Но она не нашла это забавным.
— Мне же столько нужно сделать…
— А вот нечего было так подыгрывать Хуперам.
— Да я же только старалась быть с ними повежливей.
— Вот и расплачивайся теперь за это. — Она ответила на его улыбку полным сомнения взглядом. А он продолжал: — Не трусь. Пальмира — место не хуже прочих. Стоит мессы… Даже Ассад признал, что нельзя упустить такую возможность.
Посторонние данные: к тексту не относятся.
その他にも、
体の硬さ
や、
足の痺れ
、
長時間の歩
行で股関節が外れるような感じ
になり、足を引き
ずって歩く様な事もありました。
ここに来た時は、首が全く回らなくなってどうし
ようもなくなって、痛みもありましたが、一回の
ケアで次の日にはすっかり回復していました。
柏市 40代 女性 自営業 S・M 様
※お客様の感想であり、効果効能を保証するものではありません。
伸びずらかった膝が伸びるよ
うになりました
И мне интересно посмотреть.
— А твой сценарий?
— Трёхдневный отдых ему не повредит.
— А визы разве не нужны?
— Их выдают на границе. — Он прикусил губу, чтобы не рассмеяться, понимая, что её строгие взгляды терпят поражение в борьбе с соблазном. — Честное скаутское!
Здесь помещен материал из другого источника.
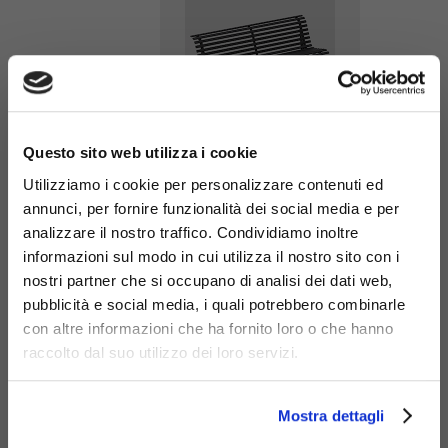
×
Questo sito web utilizza i cookie
Tabellone
Utilizziamo i cookie per personalizzare contenuti ed
annunci, per fornire funzionalità dei social media e per
Maxi 6x3
analizzare il nostro traffico. Condividiamo inoltre
Bifacciale
309-bis
informazioni sul modo in cui utilizza il nostro sito con i
nostri partner che si occupano di analisi dei dati web,
pubblicità e social media, i quali potrebbero combinarle
con altre informazioni che ha fornito loro o che hanno
raccolto dal suo utilizzo dei loro servizi.
Mostra dettagli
Но не всё так легко сошло ему с рук. Её карие глаза снова пристально на него глядели, и было в них столько ума и проницательности, словно она давно привыкла рассматривать этические проблемы под микроскопом.
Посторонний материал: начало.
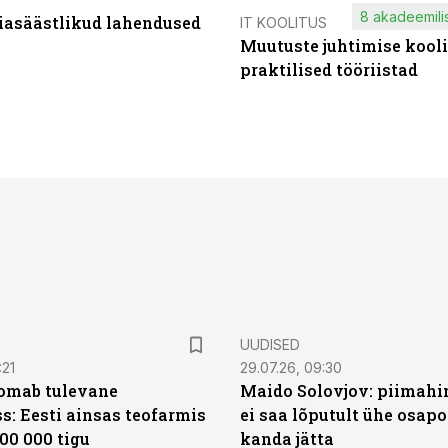
8 akadeemilis
iasäästlikud lahendused
IT KOOLITUS
Muutuste juhtimise kooli
praktilised tööriistad
UUDISED
:21
29.07.26, 09:30
oomab tulevane
Maido Solovjov: piimahi
s: Eesti ainsas teofarmis
ei saa lõputult ühe osapo
00 000 tigu
kanda jätta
— И давно ты это запланировал, Дэн?
Почему-то он не смог найти шутливого ответа на этот вопрос и опустил взгляд; потом пробормотал, как мальчишка, обвинённый в обмане сердитой учительницей и вовсе не ожидающий, что его правдивому объяснению поверят:
— Нет. Но очень тебя прошу.
В молчанье других голосов
В этот вечер — последний вечер на корабле — у них не выдалось больше ни минуты, чтобы побыть вдвоём. Те несколько минут, что Джейн переодевалась, Дэн провёл у себя в каюте, перечитывая неоконченное письмо к Дженни. Он писал его, стараясь её развлечь, приуменьшая удовольствия, преувеличивая скуку путешествия… давая понять, что тут завидовать нечему. Даже на этом уровне письмо не было честным; кроме того, о Джейн он вообще писал не много, да и в этом немногом она выглядела как новейшей формации социалистка из уютной гостиной, постепенно обучающаяся реальной жизни; совсем ничего не писал он о том, что творится у него в душе, об истинных чувствах, о своём восприятии происходящего; письмо было не чем иным, как паутиной лжи, сплетённой из умолчаний, дешёвенькой пылью в глаза, отвратительным плацебо,405 оскорблением её стараний писать откровенно и честно. Он скомкал странички, открыл окно и разжал пальцы, дав бумажному шарику слететь на несколько футов вниз, в спокойные воды Нила. Шарик лениво поплыл прочь, исчез из вида. Дэн достал открытку с пейзажем острова Китченера, купленную в отеле, и написал: «Пусть он живёт рядом с Нью-Мексико, Дженни. Я влюбился в этот остров снова и по уши. Вода, тишина, листья, покой, вневременье — слишком хорошо для съёмок. К счастью, истинную его суть не передать ни в каком фильме. Если бы у этой прекрасной и благородной реки было одно — главное — место… Всё это помогло моему сценарию гораздо больше, чем я сам ожидал. И Джейн. — Тут он замешкался, посидел с минуту над открыткой и снова принялся писать: — Я правильно сделал, что привёз её сюда. Думаю, это пошло ей на пользу. Мы пробудем здесь два дня, потом — в Бейрут, чтобы съездить в местечко под названием Пальмира: мы купились на рассказы двух наших спутников. Скоро увидимся. Д.».